- REQUIRED WORK: An exact reprint of every record below is required, with the pictures left out.

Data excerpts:
---------------

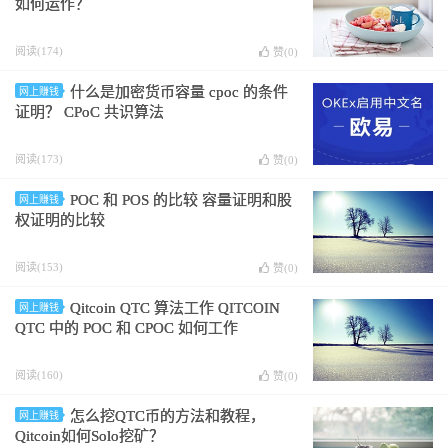
如何运作？
阅读(174)
赞(
0
)
什么是加密货币容量 cpoc 的条件
网上赚钱
证明？ CPoC 共识算法
阅读(173)
赞(
0
)
POC 和 POS 的比较 容量证明和股
网上赚钱
权证明的比较
阅读(153)
赞(
0
)
Qitcoin QTC 算法工作 QITCOIN
网上赚钱
QTC 中的 POC 和 CPOC 如何工作
阅读(160)
赞(
0
)
怎么挖QTC币的方法和教程，
网上赚钱
Qitcoin如何Solo挖矿？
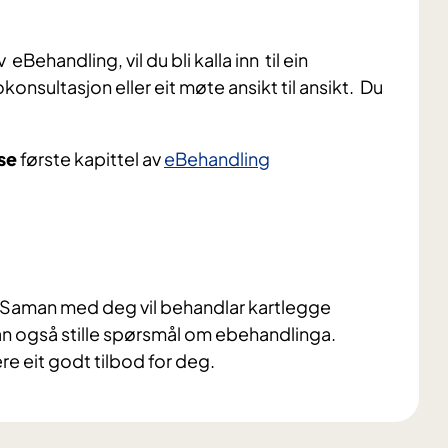
eBehandling, vil du bli kalla inn til ein
onsultasjon eller eit møte ansikt til ansikt. Du
ese
første kapittel av
eBehandling
. Saman med deg vil behandlar kartlegge
kan også stille spørsmål om ebehandlinga.
re eit godt tilbod for deg.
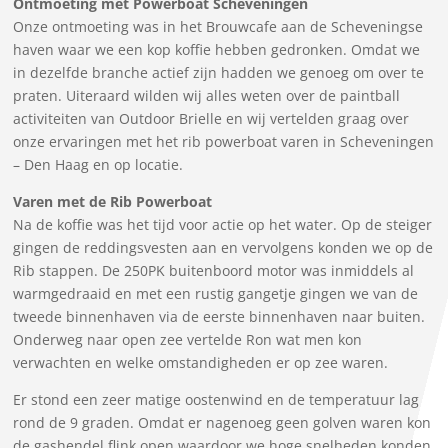
Ontmoeting met Powerboat Scheveningen
Onze ontmoeting was in het Brouwcafe aan de Scheveningse
haven waar we een kop koffie hebben gedronken. Omdat we
in dezelfde branche actief zijn hadden we genoeg om over te
praten. Uiteraard wilden wij alles weten over de paintball
activiteiten van Outdoor Brielle en wij vertelden graag over
onze ervaringen met het rib powerboat varen in Scheveningen
– Den Haag en op locatie.
Varen met de Rib Powerboat
Na de koffie was het tijd voor actie op het water. Op de steiger
gingen de reddingsvesten aan en vervolgens konden we op de
Rib stappen. De 250PK buitenboord motor was inmiddels al
warmgedraaid en met een rustig gangetje gingen we van de
tweede binnenhaven via de eerste binnenhaven naar buiten.
Onderweg naar open zee vertelde Ron wat men kon
verwachten en welke omstandigheden er op zee waren.
Er stond een zeer matige oostenwind en de temperatuur lag
rond de 9 graden. Omdat er nagenoeg geen golven waren kon
de gashendel flink open waardoor we hoge snelheden konden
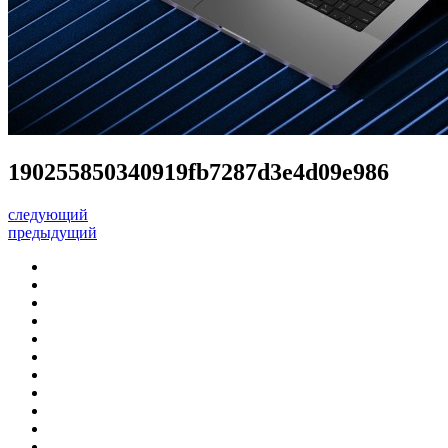
190255850340919fb7287d3e4d09e986
следующий
предыдущий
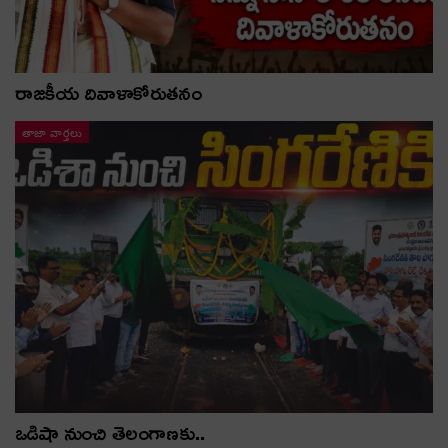
రాజకీయ దివాళాకోరుతనం
తాజా వార్తలు
ఒడిషా నుంచి తెలంగాణ‌కు..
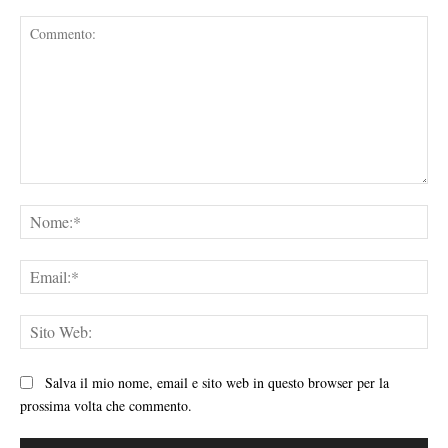
Commento:
No
Ema
Sit
We
Salva il mio nome, email e sito web in questo browser per la
prossima volta che commento.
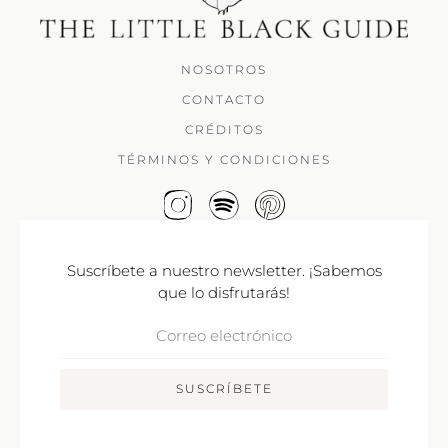
NOSOTROS
CONTACTO
CRÉDITOS
TÉRMINOS Y CONDICIONES
Suscríbete a nuestro newsletter. ¡Sabemos
que lo disfrutarás!
Correo
Electrónico
SUSCRÍBETE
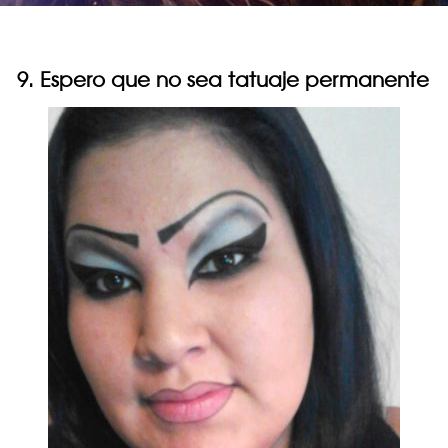
9. Espero que no sea tatuaje permanente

---------------

- RESPONSE BELOW:
如何运作？
阅读(174)
赞(
0
)
什么是加密货币容量 cpoc 的条件
网上赚钱
证明？ CPoC 共识算法
阅读(173)
赞(
0
)
POC 和 POS 的比较 容量证明和股
网上赚钱
权证明的比较
阅读(153)
赞(
0
)
Qitcoin QTC 算法工作 QITCOIN
网上赚钱
QTC 中的 POC 和 CPOC 如何工作
阅读(160)
赞(
0
)
怎么挖QTC币的方法和教程，
网上赚钱
Qitcoin如何Solo挖矿？
eBehandling, vil du bli kalla inn til ein
onsultasjon eller eit møte ansikt til ansikt. Du
ese
første kapittel av
eBehandling
. Saman med deg vil behandlar kartlegge
kan også stille spørsmål om ebehandlinga.
re eit godt tilbod for deg.
Ontmoeting met Powerboat Scheveningen
Onze ontmoeting was in het Brouwcafe aan de Scheveningse
haven waar we een kop koffie hebben gedronken. Omdat we
in dezelfde branche actief zijn hadden we genoeg om over te
praten. Uiteraard wilden wij alles weten over de paintball
activiteiten van Outdoor Brielle en wij vertelden graag over
onze ervaringen met het rib powerboat varen in Scheveningen
– Den Haag en op locatie.
Varen met de Rib Powerboat
Na de koffie was het tijd voor actie op het water. Op de steiger
gingen de reddingsvesten aan en vervolgens konden we op de
Rib stappen. De 250PK buitenboord motor was inmiddels al
warmgedraaid en met een rustig gangetje gingen we van de
tweede binnenhaven via de eerste binnenhaven naar buiten.
Onderweg naar open zee vertelde Ron wat men kon
verwachten en welke omstandigheden er op zee waren.
Er stond een zeer matige oostenwind en de temperatuur lag
rond de 9 graden. Omdat er nagenoeg geen golven waren kon
de gashendel flink open waardoor we hoge snelheden konden
190255850340919fb7287d3e4d09e986
следующий
предыдущий
రాజకీయ దివాళాకోరుతనం
తాజా వార్తలు
ఒడిషా నుంచి తెలంగాణ‌కు..
Commento:
No
Ema
Sit
We
Salva il mio nome, email e sito web in questo browser per la
prossima volta che commento.
NOSOTROS
CONTACTO
CRÉDITOS
TÉRMINOS Y CONDICIONES
Suscríbete a nuestro newsletter. ¡Sabemos
que lo disfrutarás!
Correo
Electrónico
SUSCRÍBETE
9. Espero que no sea tatuaje permanente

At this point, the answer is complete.